Airport arrivals including immigration, baggage and hotel transfers can also be a point of hassle, but – with enough foresight – these are easy to navigate with the help of convention centres and corporate events management companies.
Perapan Angkhasuko, conference manager at the Queen Sirikit National Convention Centre (QSNCC) in Bangkok, says: “Our registration and hotel reservation team compile the arrival date and time. The information [is then] sent to the airport reception team,” which makes arrivals and transportation between airport and hotel much easier.
Amos Wong, Kuala Lumpur-based general manager of AOS Conventions & Events, adds: “We provide meet-and-greet services (with a counter inside the airport before the immigration and customs check-point) and provide luxury coaches, vans and private vehicles for transfer to respective hotels.”

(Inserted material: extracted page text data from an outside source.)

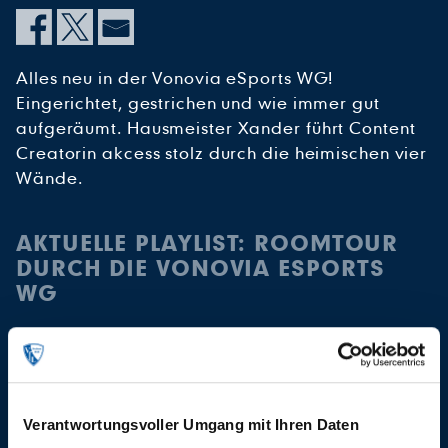
Alles neu in der Vonovia eSports WG!
Eingerichtet, gestrichen und wie immer gut
aufgeräumt. Hausmeister Xander führt Content
Creatorin akcess stolz durch die heimischen vier
Wände.
AKTUELLE PLAYLIST: ROOMTOUR
DURCH DIE VONOVIA ESPORTS
WG
Verantwortungsvoller Umgang mit Ihren Daten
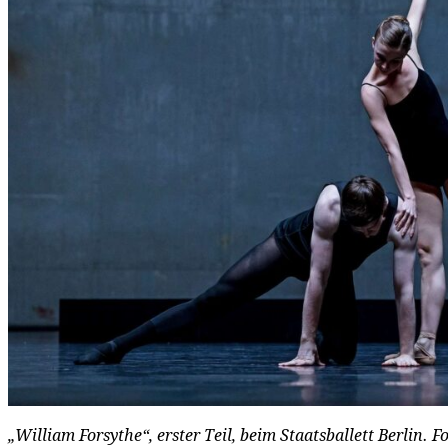
„William Forsythe“, erster Teil, beim Staatsballett Berlin. 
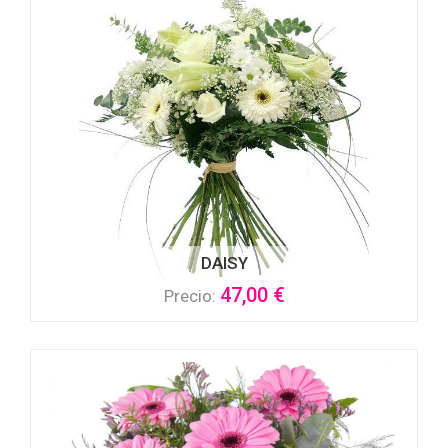
DAISY
47,00 €
Precio:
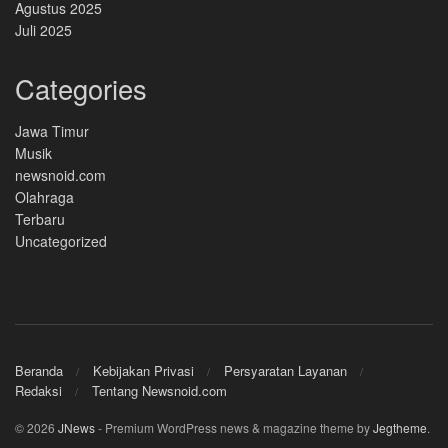
Agustus 2025
Juli 2025
Categories
Jawa Timur
Musik
newsnoid.com
Olahraga
Terbaru
Uncategorized
Beranda
Kebijakan Privasi
Persyaratan Layanan
Redaksi
Tentang Newsnoid.com
© 2026
JNews
- Premium WordPress news & magazine theme by
Jegtheme
.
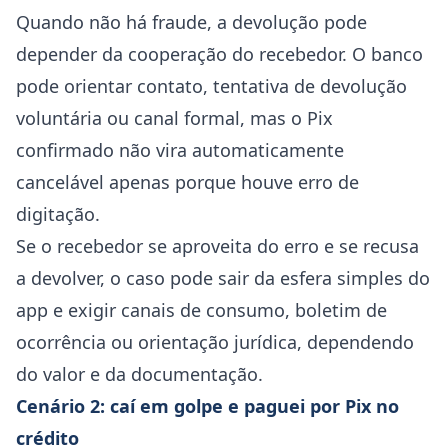
Quando não há fraude, a devolução pode
depender da cooperação do recebedor. O banco
pode orientar contato, tentativa de devolução
voluntária ou canal formal, mas o Pix
confirmado não vira automaticamente
cancelável apenas porque houve erro de
digitação.
Se o recebedor se aproveita do erro e se recusa
a devolver, o caso pode sair da esfera simples do
app e exigir canais de consumo, boletim de
ocorrência ou orientação jurídica, dependendo
do valor e da documentação.
Cenário 2: caí em golpe e paguei por Pix no
crédito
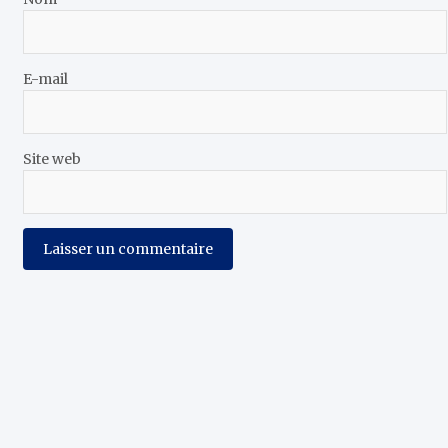
E-mail
Site web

Indeed, fast-tracking at immigration is generally available for large groups at many regional airports. On the return flight, especially at major hubs with notoriously long lines, Tyagi says: “We generally fast-track our clients through the check-in process so there is less time waiting in line. Again, with a good relationship with the airlines, you can make a lot of things possible, which means that even large groups don’t have to stand around and wait for things to happen.”
Meanwhile, some destinations are easier to navigate inland than others. Coaches and vans are popular modes of getting around from venue to venue. In some destinations, a public transportation pass is a convenient way to travel around town.
Gerard Lamusse, managing director of Global Produce Events, which recently held the Asia Fruit Logistica at the Hong Kong Convention and Exhibition Centre, explains: “As Hong Kong is such an easy and comfortable place to travel in, very little in the way of formal arrangements needed to be made. Most of us stayed within walking distance of the exhibition centre, which meant that we did not need to take any form of transport. But on the occasions that we did, the local taxis and ferry services provided a more than adequate service.”
In Bangkok where the convention centre is located within the city, event organisers make a special arrangement with the local train operators.
Perapan explains: “As QSNCC is a city convention centre and [has a] subway station right in front, we work with the BTS and MRT [public rail systems] to customise tickets that can be [used over the course of an event].” This allows delegates to explore on their own during free time and the feedback have been good. Perapan notes: “They were satisfied because of the cost-saving and the positive economic impact of using local transportation. Delegates also see this as one way to hold a green and environment-friendly meeting.”
With high-powered and high-profile events, transportation can get tricky as they involve exceptionally large groups of VIP guests. But often there are ways for the local police to provide an escort service or even block off roads. Experts on the ground in the destination city are essential to make these arrangements. Wong of AOS Conventions & Events says: “Our largest logistical arrangement involved more than 6,000 international delegates for one evening function that included police escort services. We have a good relationship with the local police to arrange for escort riders for transfers between venues.” While there is a small fee for these services, it is more than made up for in ease and convenience.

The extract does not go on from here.